I assume that $p \equiv 1$ (mod $q-1$), so I must show that this implies $q \not\equiv 1$ (mod $p-1$) then. The assumption implies that there is a $c$ such that $p-1 = c(q-1)$. In particular, since $c$ must be positive, this implies $q<p$. However, this is where I don't know how to continue with my computatio in order to show $q \not\equiv 1$ (mod $p-1$).

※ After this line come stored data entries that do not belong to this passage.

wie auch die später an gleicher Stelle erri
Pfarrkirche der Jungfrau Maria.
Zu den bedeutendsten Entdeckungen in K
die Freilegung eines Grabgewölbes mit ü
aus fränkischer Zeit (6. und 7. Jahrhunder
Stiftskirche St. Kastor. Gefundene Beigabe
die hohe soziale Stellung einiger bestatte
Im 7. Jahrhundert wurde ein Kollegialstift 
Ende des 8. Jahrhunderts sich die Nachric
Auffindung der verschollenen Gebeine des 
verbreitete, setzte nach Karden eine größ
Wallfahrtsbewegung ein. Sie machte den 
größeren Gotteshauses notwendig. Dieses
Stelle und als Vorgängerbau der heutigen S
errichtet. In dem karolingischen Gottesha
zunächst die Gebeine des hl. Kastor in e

Could you please guide or explain me how to continue from here?
Best Answer
Q9y5 gives a quicker explanation, but the answer can still be seen starting from something similar to your approach. If $q\equiv1\mod(p-1)$, then $q=1+n(p-1)$ for some $n\in\mathbb{N}$, which leads to $\frac{q-1}{p-1}=n$. Alternatively, if $p\equiv1\mod(q-1)$ we get $\frac{p-1}{q-1}=m$ for some $m\in\mathbb{N}$. Neither $n$ nor $m$ is $1$ as this would imply $p=q$, but it clearly holds that $n=1/m$. However, both $n$ and $m$ are positive integers and not equal to one, so this is a contradiction and thus both of our assumptions cannot hold simultaneously. Note that we don't need to worry about division by 0 anywhere as 1 is not prime.